> What you have to do:
For the records below, work out the number of lines holding "december" and reply with only that.

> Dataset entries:
◇ ◇ ◇ ◇ ◇ ◇ ◇

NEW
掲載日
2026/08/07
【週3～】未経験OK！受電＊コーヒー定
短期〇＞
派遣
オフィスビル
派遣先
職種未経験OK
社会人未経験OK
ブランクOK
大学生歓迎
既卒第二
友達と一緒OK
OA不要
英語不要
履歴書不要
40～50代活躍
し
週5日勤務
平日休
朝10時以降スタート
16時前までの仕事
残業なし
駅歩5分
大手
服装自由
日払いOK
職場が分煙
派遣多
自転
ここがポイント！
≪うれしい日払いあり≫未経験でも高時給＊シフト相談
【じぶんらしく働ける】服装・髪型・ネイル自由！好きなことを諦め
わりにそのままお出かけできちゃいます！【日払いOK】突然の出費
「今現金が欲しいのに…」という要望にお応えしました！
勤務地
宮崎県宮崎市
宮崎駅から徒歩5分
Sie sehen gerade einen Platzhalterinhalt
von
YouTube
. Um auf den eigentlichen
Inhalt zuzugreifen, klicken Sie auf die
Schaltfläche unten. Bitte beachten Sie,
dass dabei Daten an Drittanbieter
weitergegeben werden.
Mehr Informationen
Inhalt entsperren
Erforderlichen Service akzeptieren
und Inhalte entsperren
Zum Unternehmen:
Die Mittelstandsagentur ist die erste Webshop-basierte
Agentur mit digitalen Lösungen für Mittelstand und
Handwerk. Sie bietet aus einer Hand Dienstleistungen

◇ ◇ ◇ ◇ ◇ ◇ ◇

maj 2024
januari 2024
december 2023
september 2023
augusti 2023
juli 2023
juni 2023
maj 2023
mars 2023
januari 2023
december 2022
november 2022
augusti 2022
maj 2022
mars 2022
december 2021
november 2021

◇ ◇ ◇ ◇ ◇ ◇ ◇

> Solution to the problem:
3